Did she even want to be in New York anymore?
The longer she was away, the less she missed it.
She never thought she’d feel that way, but the crush of people, the traffic, the noise.
And her dad was here. She didn’t want to just park him somewhere and go back to her old, harried life.
Seeing him only occasionally as his memory dimmed, so that eventually he wouldn’t even be sure who she was.
For a second she imagined Glenn’s reaction, the way his face would light when she said she was staying.
Then her heart thudded back into place. He wouldn’t even know.
“Jack’s home from rehab,” Andrew said once they’d said hello to a neighbor walking her dog. “I want to go see him.”
“I didn’t know you’d been in touch.” Cassie looked at him in surprise.
“We’ve been texting. He has trouble with words sometimes, gets them mixed up, but he understands what’s going on.” He glanced at her. “His mom hates me.”
The boy’s mother would never forgive Andrew, Cassie understood that. Some things a parent could never get over. “What about Jack,” she said cautiously, “does he want you to come?”
“He said he did.”
“Did Janice suggest this?” She was pleased he was finally talking to someone, but Andrew needed to make this decision. If the therapist had suggested a visit, Andrew’s heart wouldn’t be in it.

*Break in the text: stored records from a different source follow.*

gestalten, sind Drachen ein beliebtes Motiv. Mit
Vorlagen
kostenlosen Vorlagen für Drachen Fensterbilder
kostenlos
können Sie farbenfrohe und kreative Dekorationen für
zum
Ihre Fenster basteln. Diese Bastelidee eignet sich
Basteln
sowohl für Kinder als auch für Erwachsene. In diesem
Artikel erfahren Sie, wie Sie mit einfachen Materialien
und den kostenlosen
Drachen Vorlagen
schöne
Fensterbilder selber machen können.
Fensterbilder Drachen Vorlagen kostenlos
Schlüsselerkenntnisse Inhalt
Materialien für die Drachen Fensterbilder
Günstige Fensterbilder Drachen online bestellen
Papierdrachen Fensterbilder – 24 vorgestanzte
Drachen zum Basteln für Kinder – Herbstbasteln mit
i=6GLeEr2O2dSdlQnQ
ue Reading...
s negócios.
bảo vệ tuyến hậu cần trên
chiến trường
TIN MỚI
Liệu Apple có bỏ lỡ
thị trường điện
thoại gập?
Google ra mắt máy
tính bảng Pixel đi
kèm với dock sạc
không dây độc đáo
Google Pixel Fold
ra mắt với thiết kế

He shook his head. “I’ve been thinking about it for a while.”
“If Jack wants to see you, you should go.” She hesitated, trying to find the right words.
“But be prepared. It’s not going to be easy, and he might change his mind once you’re there.

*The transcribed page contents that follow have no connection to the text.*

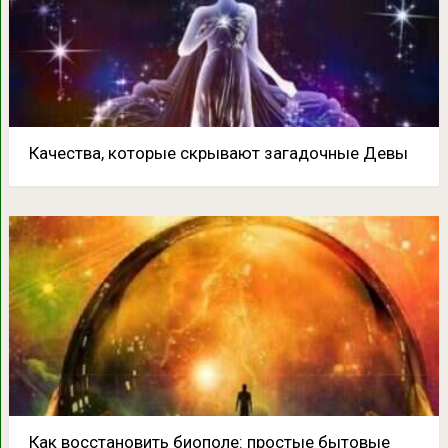
Качества, которые скрывают загадочные Девы
Как восстановить биополе: простые бытовые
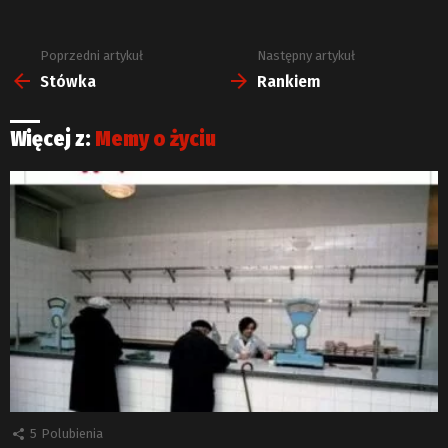
Poprzedni artykuł
Następny artykuł
Zobacz
więcej
Stówka
Rankiem
Więcej z:
Memy o życiu
5
Polubienia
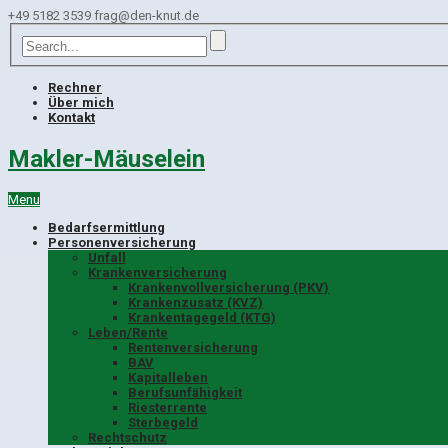
+49 5182 3539
frag@den-knut.de
Rechner
Über mich
Kontakt
Makler-Mäuselein
Menu
Bedarfsermittlung
Personenversicherung
Unfall
Krankenversicherung
Krankenvollversicherung (PKV)
Krankenzusatz (KVZ)
Krankentagegeld (KTG)
Leben/Rente
Rentenversicherung
BAV
Kapitalleben
Berufsunfähigkeit
Riesterrente
Sterbegeld
Rechtschutz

And his family probably won’t be happy to see you.
You can’t go looking for forgiveness,” she said gently. “It’s not about you.”

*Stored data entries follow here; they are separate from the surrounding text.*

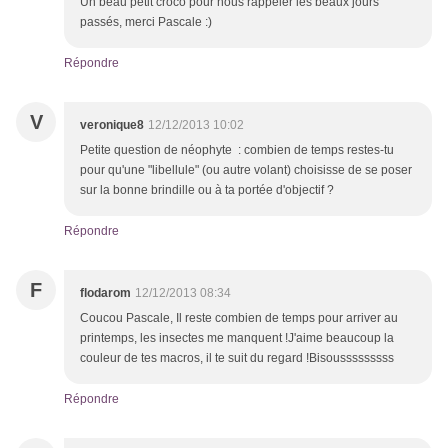
Un beau petit croco pour nous rappeler les beaux jours
passés, merci Pascale :)
Répondre
V
veronique8
12/12/2013 10:02
Petite question de néophyte : combien de temps restes-tu
pour qu'une "libellule" (ou autre volant) choisisse de se poser
sur la bonne brindille ou à ta portée d'objectif ?
Répondre
F
flodarom
12/12/2013 08:34
Coucou Pascale, Il reste combien de temps pour arriver au
printemps, les insectes me manquent !J'aime beaucoup la
couleur de tes macros, il te suit du regard !Bisousssssssss
Répondre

“I know. I just want to apologize in person.”
“I’m proud of you.”
“You are?” He looked like the thought was inconceivable.
He would carry this shame forever. The raw edges would seal up, but it would live inside him and shape the man he would become.
He could bury it or face it. It had taken her a lifetime to learn that.
She’d run from her mother’s illness and her father’s grief.
She’d withheld from Andrew and Glenn. Andrew, at least, was trying.
“Yeah.” A lump rose in her throat. “I’m proud of you.” Andrew had stumbled and was trying to right himself. She couldn’t catch him anymore; he had to do that on his own. All she could do was cheer him on.
“So when will you go?” she asked as they walked up the driveway.
“I thought I’d look at flights now, if that’s all right.”
She smiled at him. “Now is definitely all right.”
After Andrew went inside, she wandered across the field, not quite ready to go in.
The grass had shot up in the last couple of days, wild with clover and dandelions.
A meadow, Glenn had called it. She sat on the stone wall, but all she could think about was being here with Glenn just before she sprang the news about Weber.
Her stomach wound so tight. Her fear that it would change everything, which it had.
She missed him. He lit her up like she hadn’t thought possible at her age.
At any age. He’d listened to her and made her feel seen.
He had seen her. At least what she was willing to show him.
He was smart and thoughtful and sexy. She was stunned by how fast it had happened, how completely she’d fallen.
But it had blown up equally fast, over before it really started.
The truth was, she ached for him. It hadn’t gotten better; it had only gotten worse.
The nights were especially miserable, lying awake, wondering if he was awake too.
She missed his voice, his laugh, the way his face brightened when he saw her.
She wanted to share her decision not to get tested.
She wanted to tell him about her conversation with Andrew and how her dad had started to improve.
The small miracles that make up a life. If they didn’t speak they would leave it in a tangle of hurt and misunderstanding. And she would always regret it.
She pulled out her phone and tried him again but got voicemail. She left another message, fidgeting on the stone wall, phone in hand, in case he called back. But the only sounds were the drone of a leaf blower and the shouts of children down the street.
Finally she put her phone away and headed back to the house.